Exercise instructions:
When you reproduce these records, keep every word exactly and drop the images.

Excerpted records:
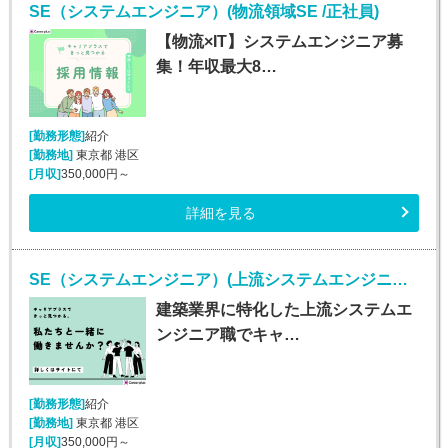
SE（システムエンジニア）(物流領域SE /正社員)
【物流×IT】システムエンジニア募
集！年収最大8…
[勤務形態]
紹介
[勤務地]
東京都 港区
[月収]
350,000円～
詳細を見る
SE（システムエンジニア）(上流システムエンジニア/正社員)
建築業界に特化した上流システムエ
ンジニア職でキャ…
[勤務形態]
紹介
[勤務地]
東京都 港区
[月収]
350,000円～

Response to this task:
SE（システムエンジニア）(物流領域SE /正社員)
【物流×IT】システムエンジニア募
集！年収最大8…
[勤務形態]
紹介
[勤務地]
東京都 港区
[月収]
350,000円～
詳細を見る
SE（システムエンジニア）(上流システムエンジニア/正社員)
建築業界に特化した上流システムエ
ンジニア職でキャ…
[勤務形態]
紹介
[勤務地]
東京都 港区
[月収]
350,000円～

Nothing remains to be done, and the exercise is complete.